There wasn’t a whisper of conversation among Kari Burkett’s fifth-graders as they walked a mile around the grounds of Aurora’s Kenton Elementary School on a recent sunny morning. Just the sound of footfalls and the caw of birds flying overhead.
The students, all equipped with small black listening devices and earphones, were absorbed in a recording about trickster characters like Br’er Rabbit. The walk-and-listen routine happens once or twice a week in Burkett’s classroom.
It’s part of The Walking Classroom, a four-year-old program based in Chapel Hill, NC, that allows students to get exercise while they listen to standards-aligned podcasts on language arts, history and science. In an era when many teachers feel overwhelmed by the push for better test scores and health advocates regularly sound the alarm on childhood obesity, The Walking Classroom attempts to address both problems.
All told, more than 30 fourth- and fifth-grade classrooms in 20 Colorado schools, from the Denver area up to Loveland, participate in the program. Many of the schools have large populations of low-income students or English-language learners.

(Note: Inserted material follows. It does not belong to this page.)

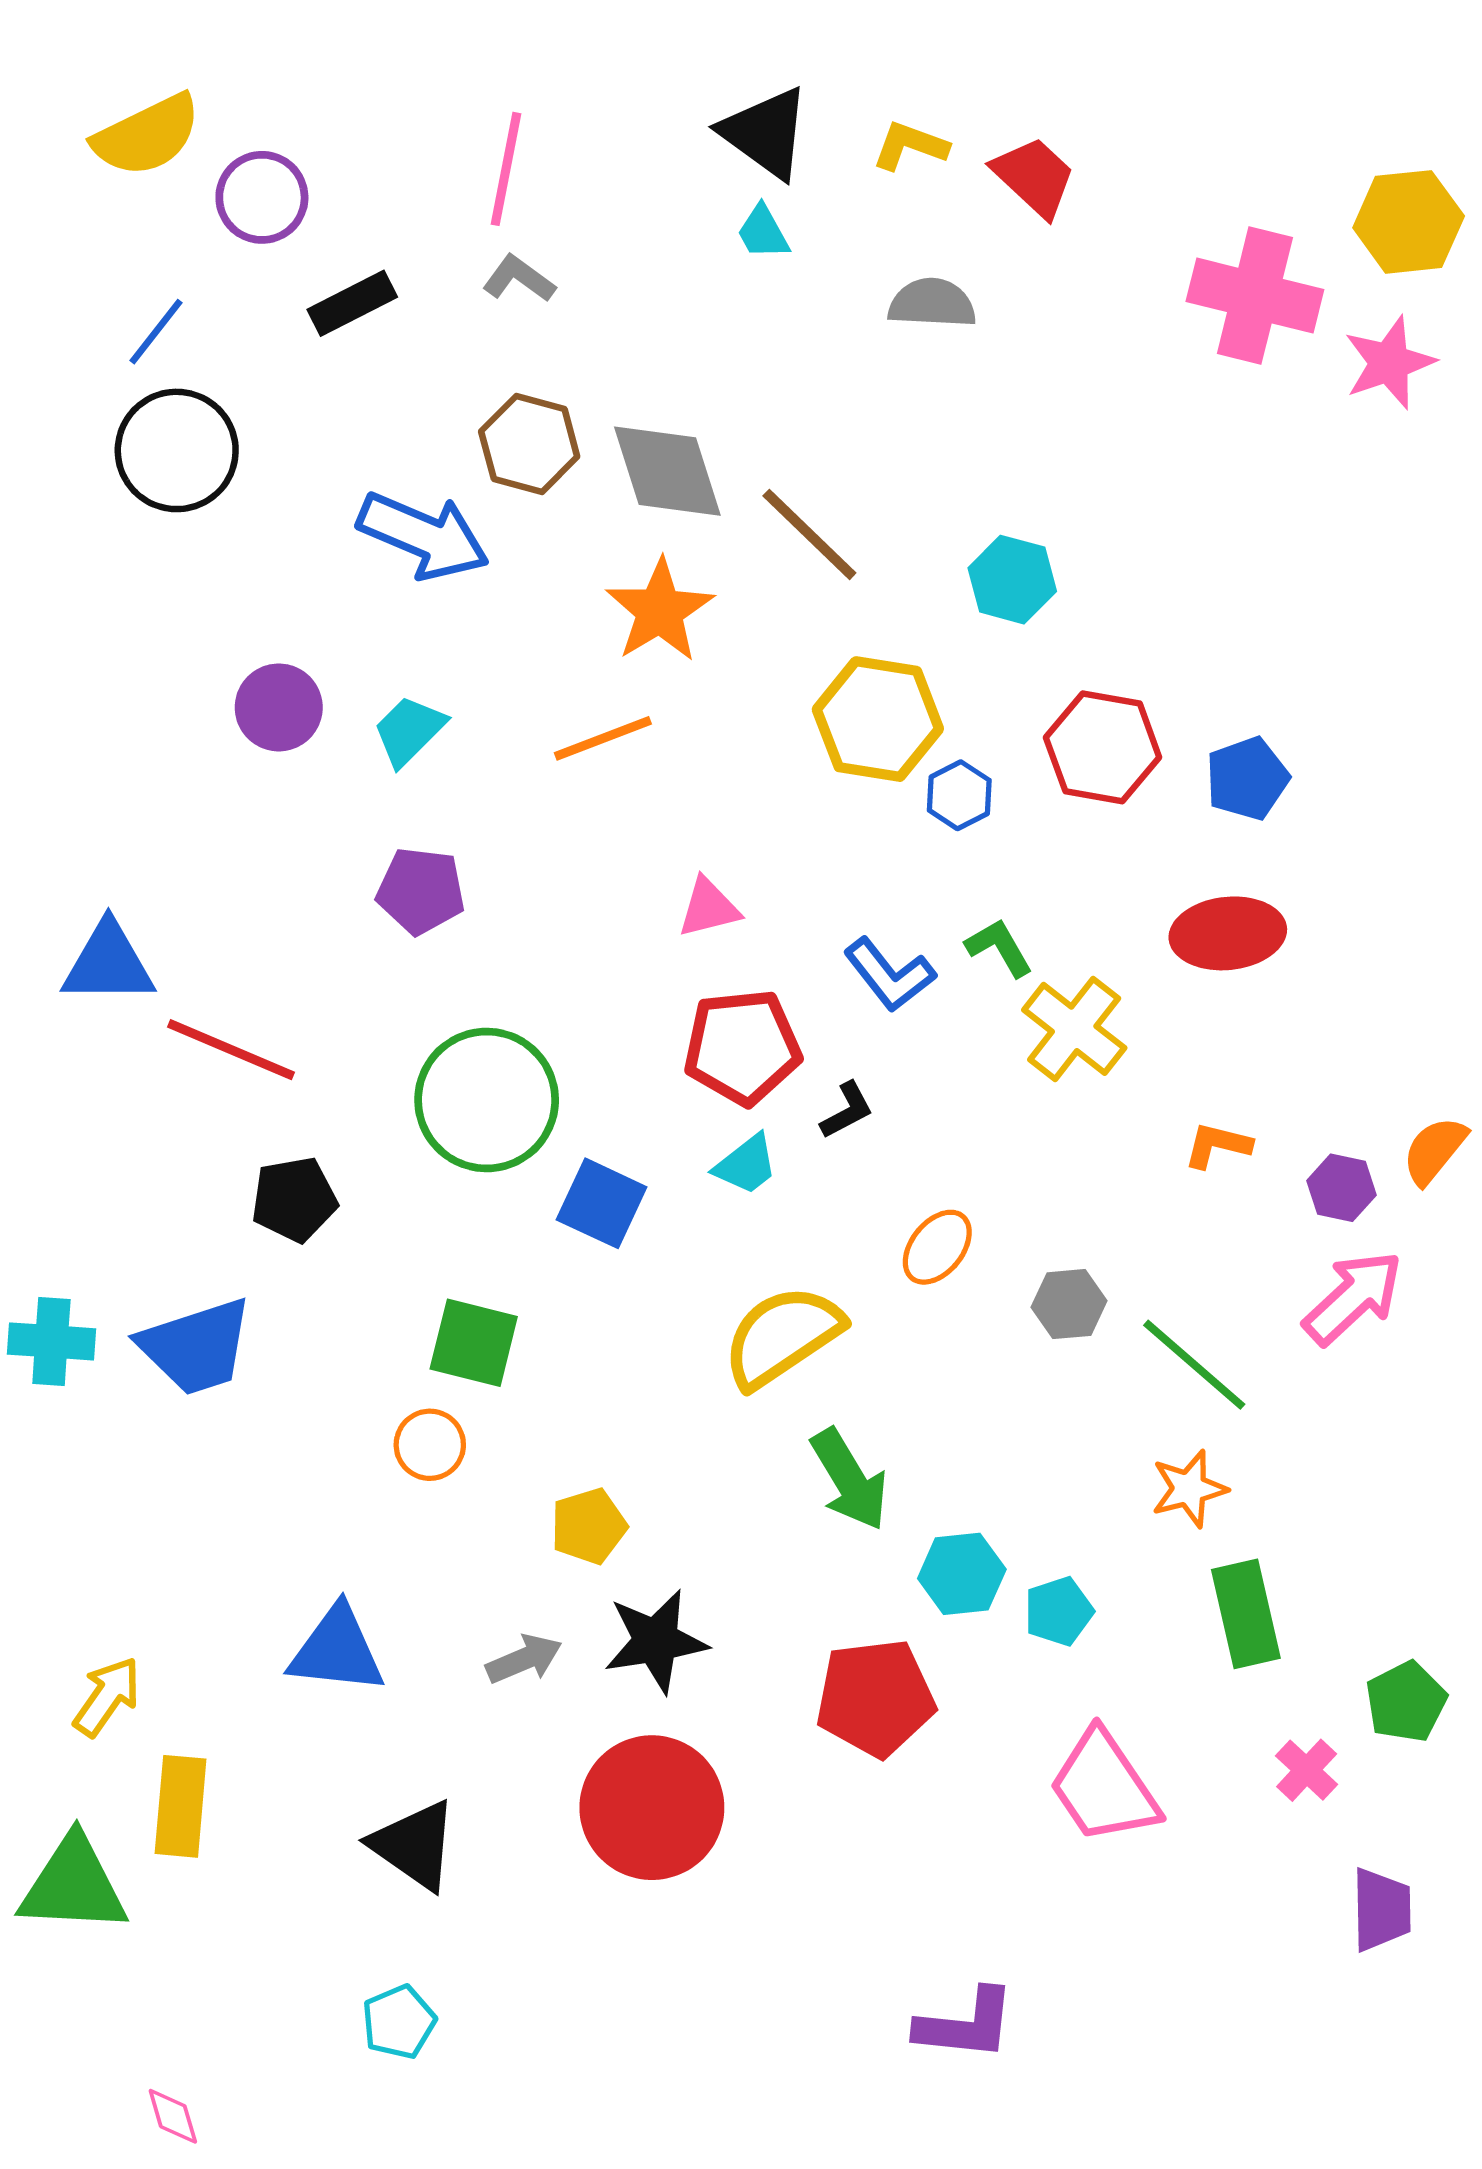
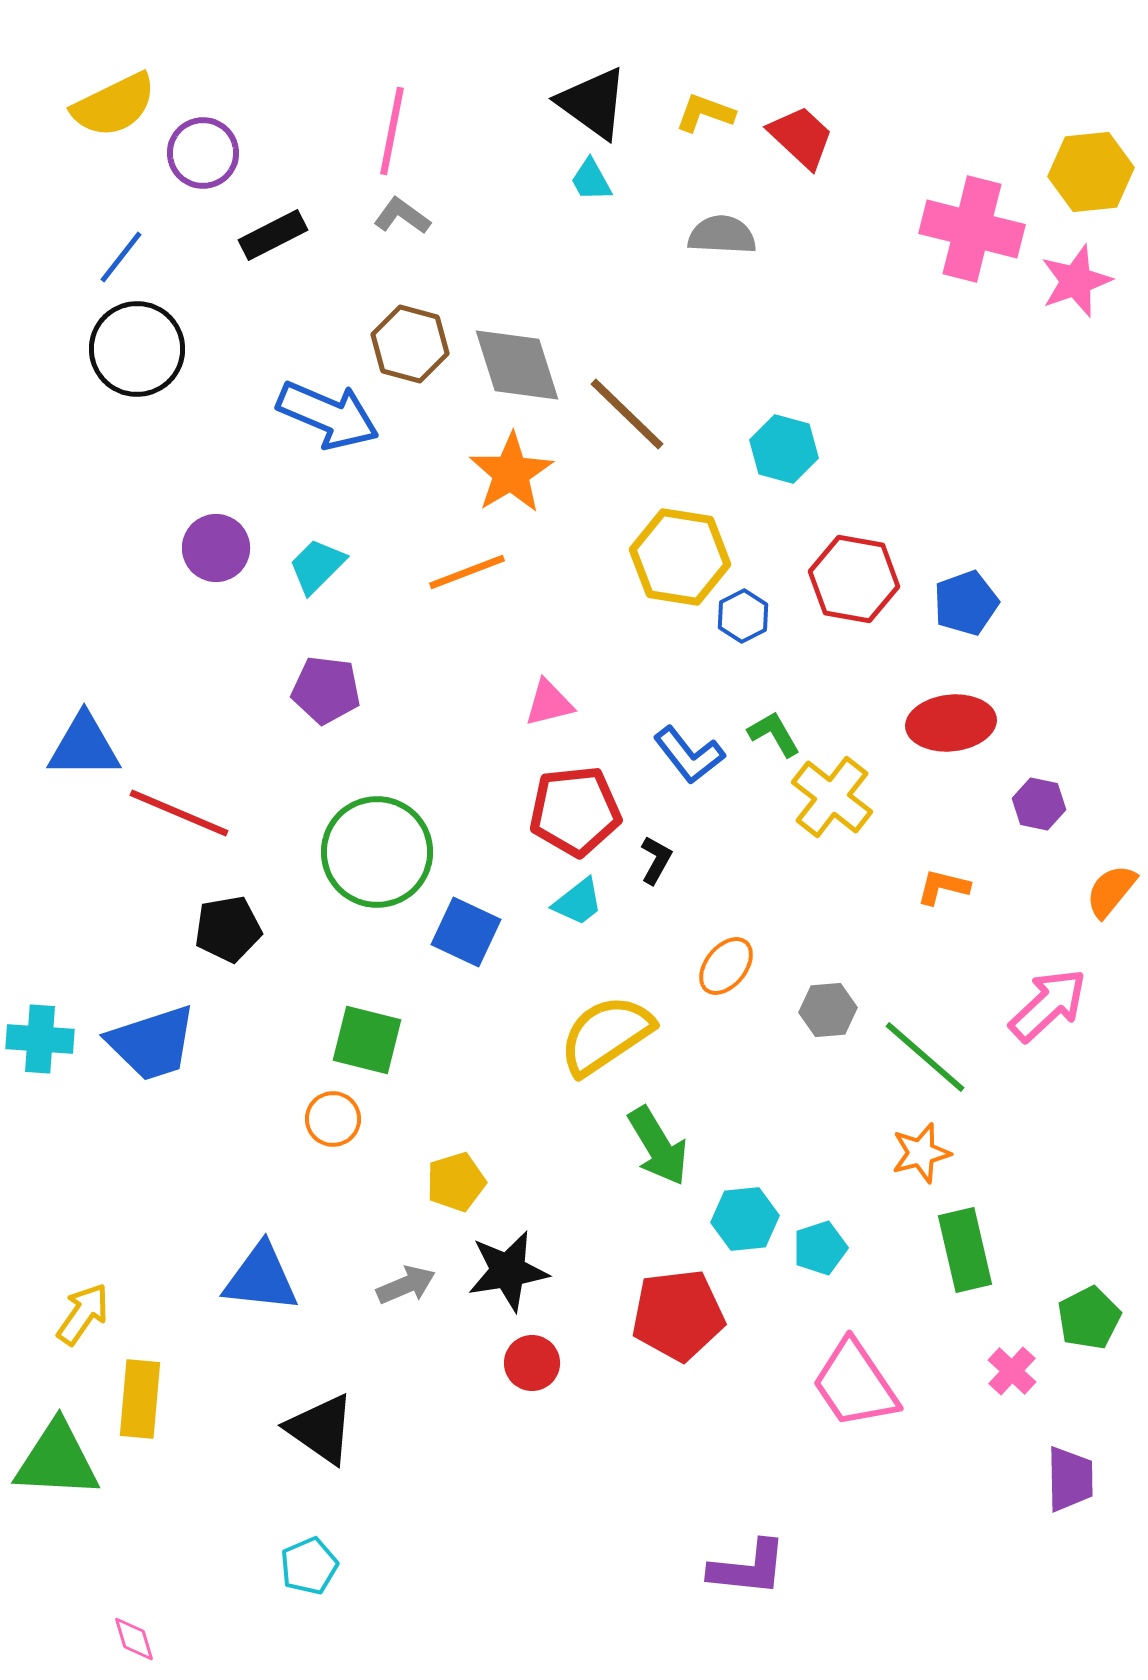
black L-shape: (847, 1110) -> (656, 860), turned -33
purple hexagon: (1341, 1188) -> (1039, 804), moved
red circle: (652, 1808) -> (532, 1363), moved, size x0.5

Normally, a classroom set of Walking Classroom materials, including listening devices called WalkKits, costs $3,000, but sponsors like Kaiser Permanente Colorado allow many schools to participate for free. Burkett said the audio lesson, which correlate particularly well with her writing lessons, give students new ways to learn and reinforce academic content.
“I have a variety of learners, a variety of different language-learners…it’s an opportunity to do something different instead of just listening to me,” she said. “[They’re] able to connect a little bit more to what we’re learning in class.”
Program co-founder Laura Fenn, who visited Kenton and other participating Colorado schools last week, emphasized the link between exercise and attention.
“We hear over and over again that the kids come back [from Walking Classroom sessions] and they’re more focused, they’re more productive and they’ve gotten some exercise,” she said.
The positive effect of exercise on the brain is something Carla Witt, a Kaiser Permanente doctor who also visited Kenton last week, said is clearly visible in magnetoencephalagrams, or pictures of the brain.
“When you have someone who’s been sitting…they’re recruiting just a fraction of their brain,” she said. “When you have them walk like this and now you take a picture of their brain…they’re recruiting substantially more.”
In their own way, students also seem to notice a difference.
Ten-year-old Katherine Sanchez said she likes The Walking Classroom “because I get to exercise and when I come to learn I get the questions that the teacher asks right.”
Burkett and another teacher at Kenton adopted The Walking Classroom last year after the school got two classroom sets of the WalkKits through a Kaiser sponsorship. At first, she wasn’t sure how the program would work.
“There’s so many assessments and we have a pretty rigorous schedule.”
Nevertheless, she set aside 15-20 minutes for The Walking Classroom every Friday, and sometimes other days of the week. She assigned a leader and a caboose and students soon got used to strolling around the playground while listening to lessons on everything from similes to famous poems.
“If we don’t get to do it every week they get pretty disappointed,” said Burkett.